While a whole industry is developing around the concept (which is not new, by the way: just think of how long you’ve been doing things like accumulating miles from your favourite airline and/or credit card), I have developed an interest on the topic in three ways: as a research subject, as a way to engage students in class, and – more personally – as a way to make my own grad life more fun.
As for the first interest, I am still – let’s say – flirting with it. But working on a paper on the topic is on my list of things to do in 2012. I also had a small experience with the second one this past year: while teaching a class about – you guessed it! – gamification, I tried to engage the students a bit more in the topic by using some gamification techniques. Assuming most of students would have a laptop in class anyway, I asked them all to bring one and pointed them to a website called Socrative. It is a simple way to get instant feedback from the class (for instance, I started with a question asking whether they knew about gamification, and none of them had heard of it before). That can help a teacher better manage the activities based on what the class actually knows. You can also set simple quizzes or even some games by teaming up students.

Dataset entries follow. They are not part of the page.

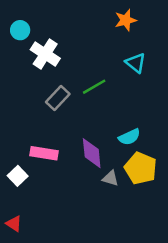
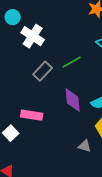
purple diamond: (92, 153) -> (73, 100), moved
gray triangle: (111, 178) -> (85, 146), moved

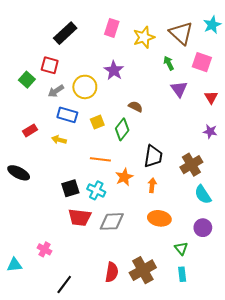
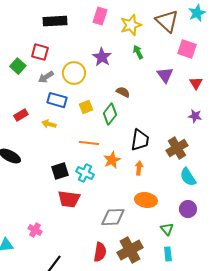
black rectangle: (65, 33) -> (55, 21), turned 40
green arrow: (169, 63) -> (138, 52), moved
gray diamond: (112, 221) -> (113, 217), moved

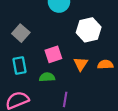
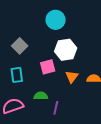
white hexagon: (89, 30) -> (66, 50), moved
green semicircle: (47, 77) -> (41, 96), moved

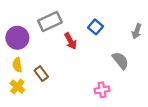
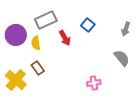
gray semicircle: (120, 61) -> (122, 58), moved
yellow semicircle: (17, 65) -> (36, 43), moved
yellow cross: (17, 87) -> (16, 80), size x1.5

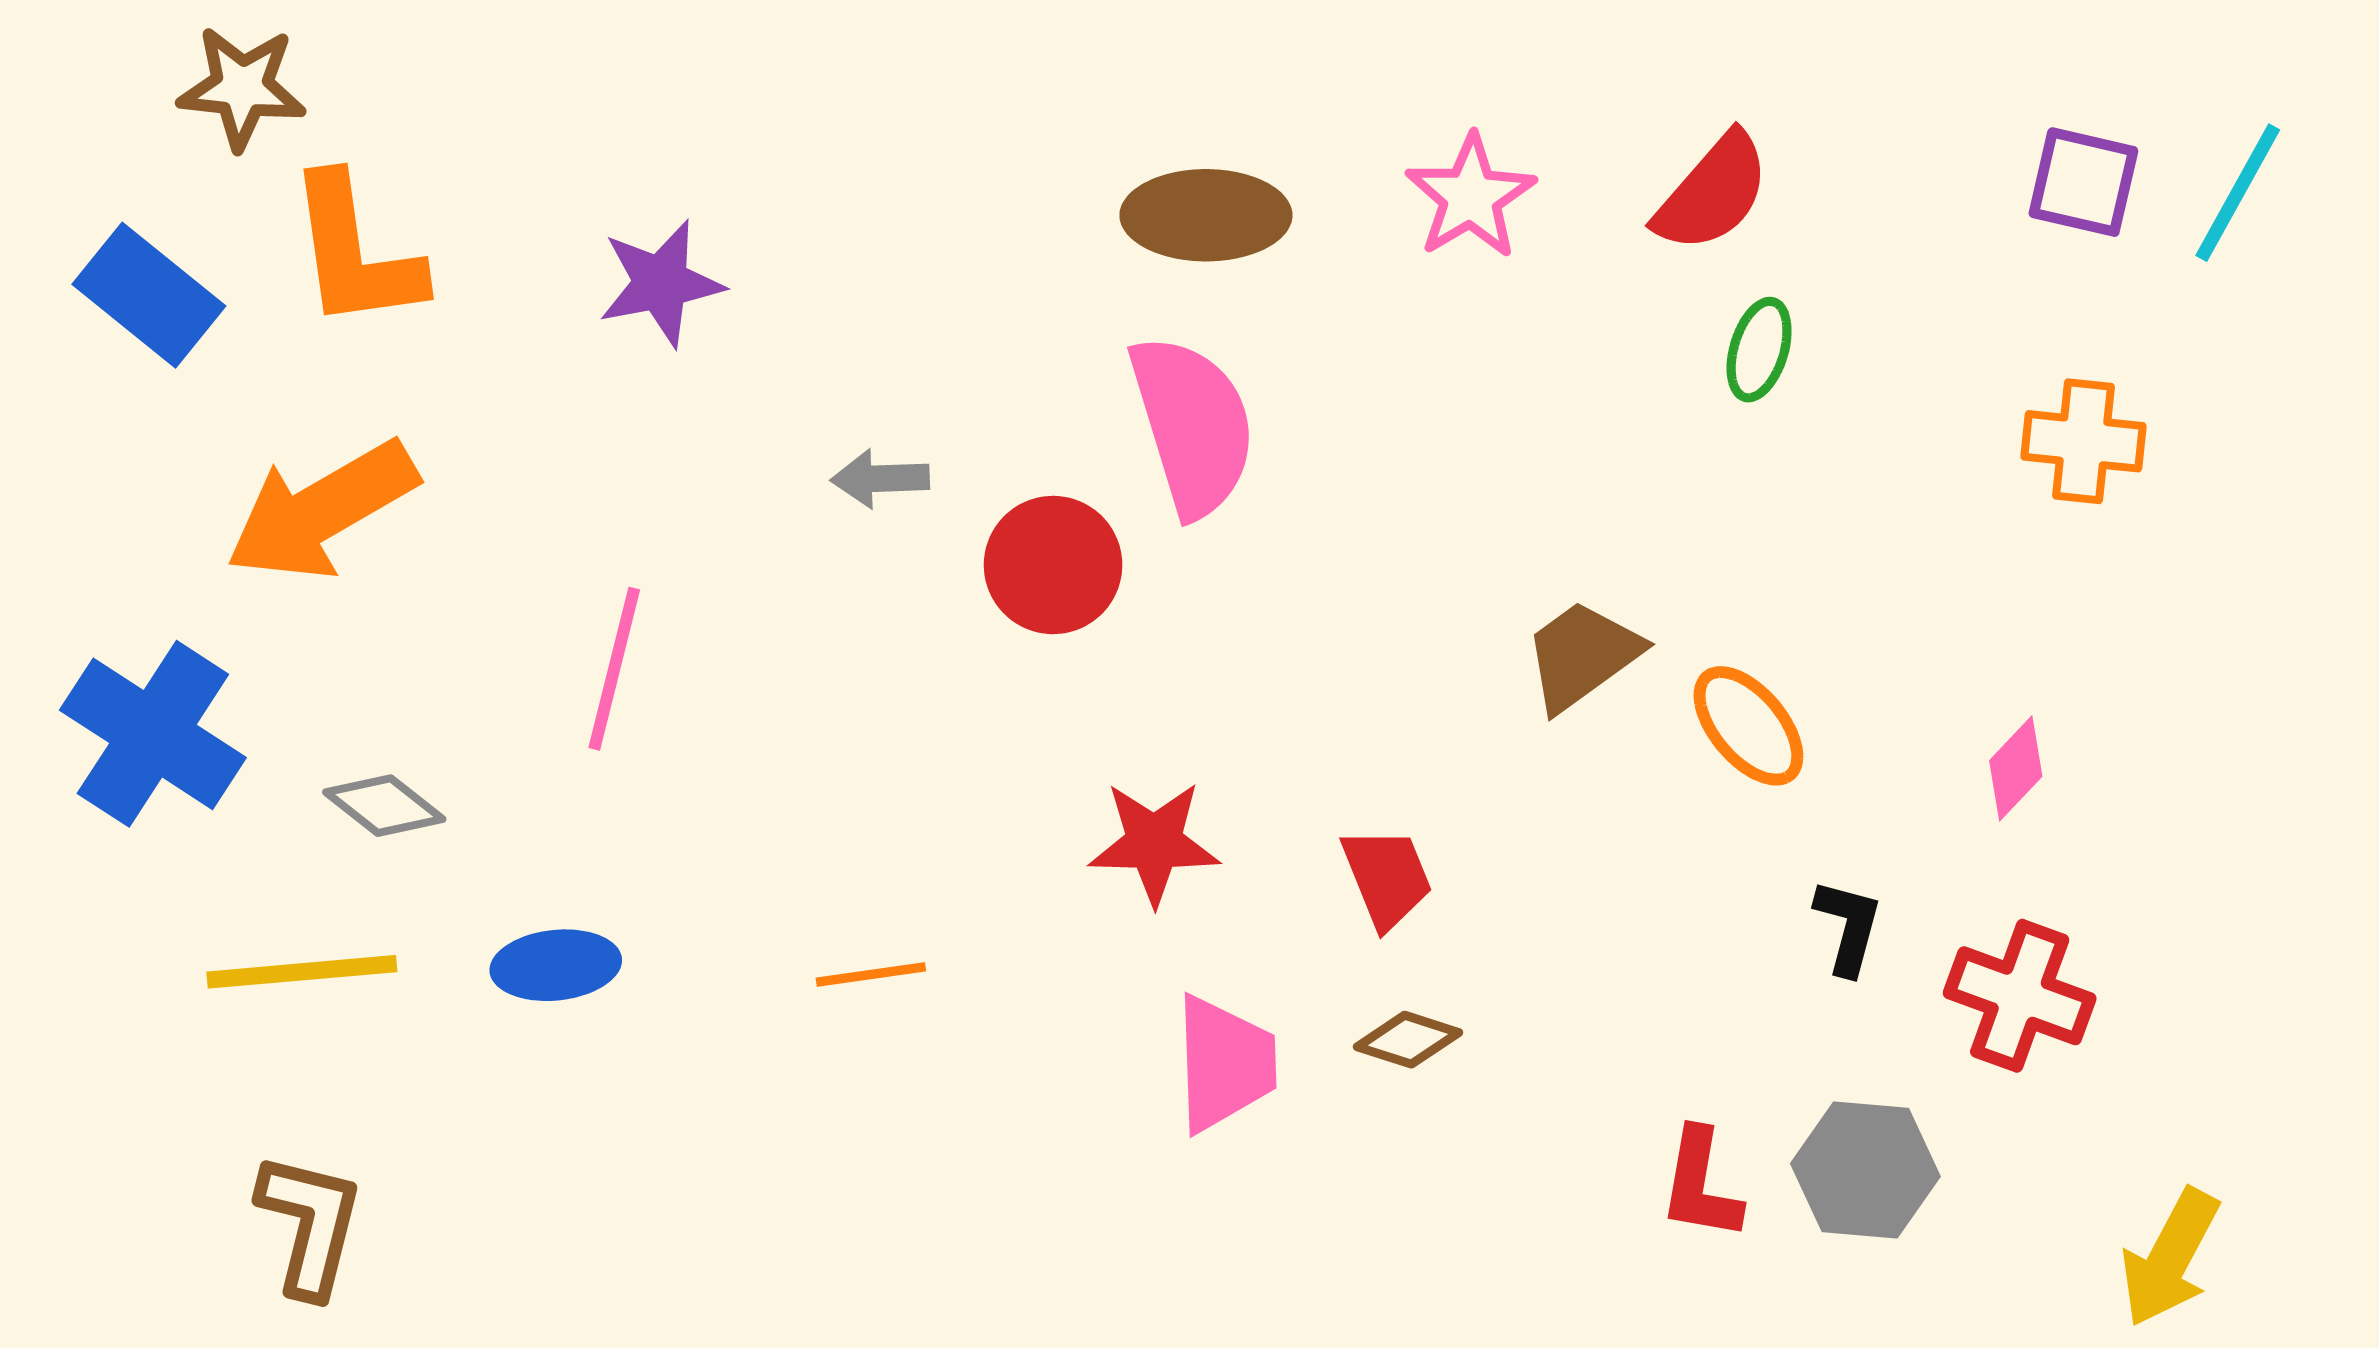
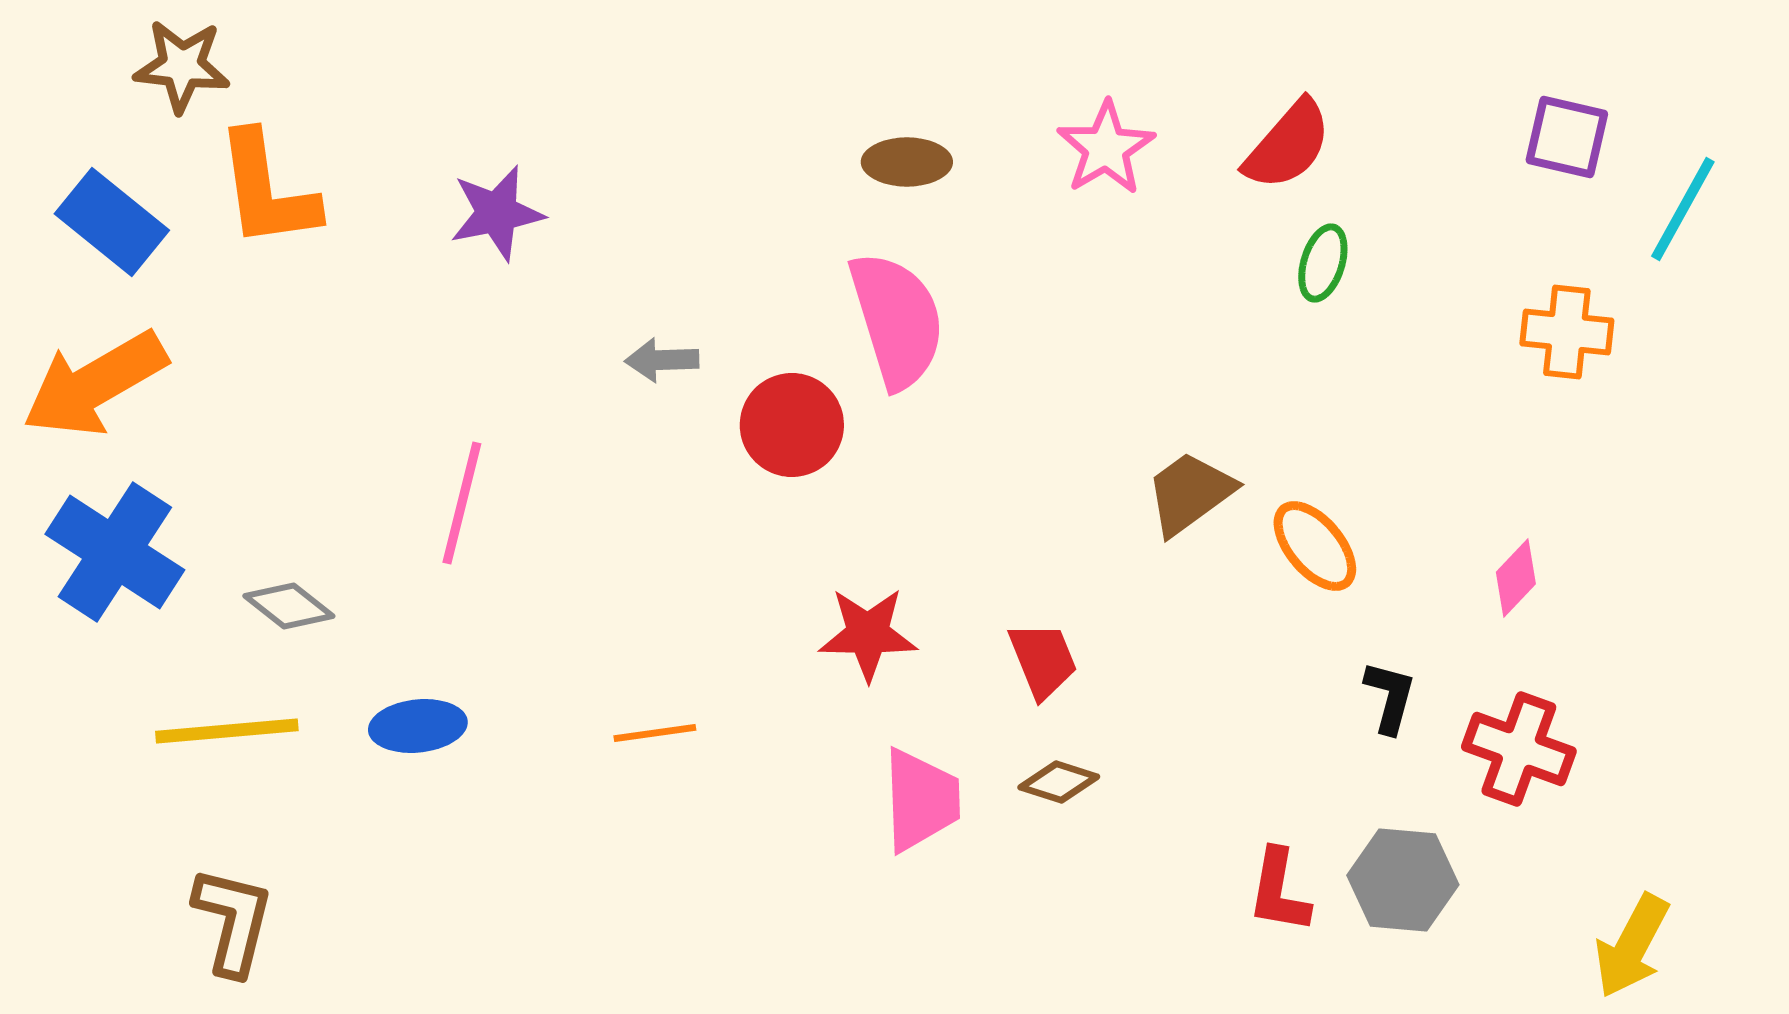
cyan line: (2238, 193) -> (1683, 209), moved
brown ellipse: (1206, 215) -> (907, 162), size x0.7
orange arrow: (322, 510) -> (95, 384), moved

The tool is still in its beta phase and has a lot of room for improvement, but in a nutshell, it allowed me to have (and give) instant feedback from the class undersanding, it provided them some challenge through the game we played, it directed their screens to something related to the class (instead of facebook), but above all, it helped to increase engagement.
Then we come to my third interest, which is making my (and yours!) grad life more fun. My first step in ‘gamifying’ my PhD life was building a one-sheet page full of bar graphs corresponding to my to-dos for each course to be filled. Later I added a second one with some extra activities I wanted to do once or twice a week, so I could paint the bars while I progressed. This is not yet gamification per se, but it is a way of keeping me on track by giving me easy visibility on what I need to do and what is left.
This was a good technique for to-do lists, but it still didn’t make the process more fun. Perhaps because gamification is something we’re supposed to do socially, perhaps because doing a PhD is already pretty challenging already (check the graph below from Csikszentmihalyi’s research about the sense of flow), but for the next semester I want to try some new ideas. Would you have some to share?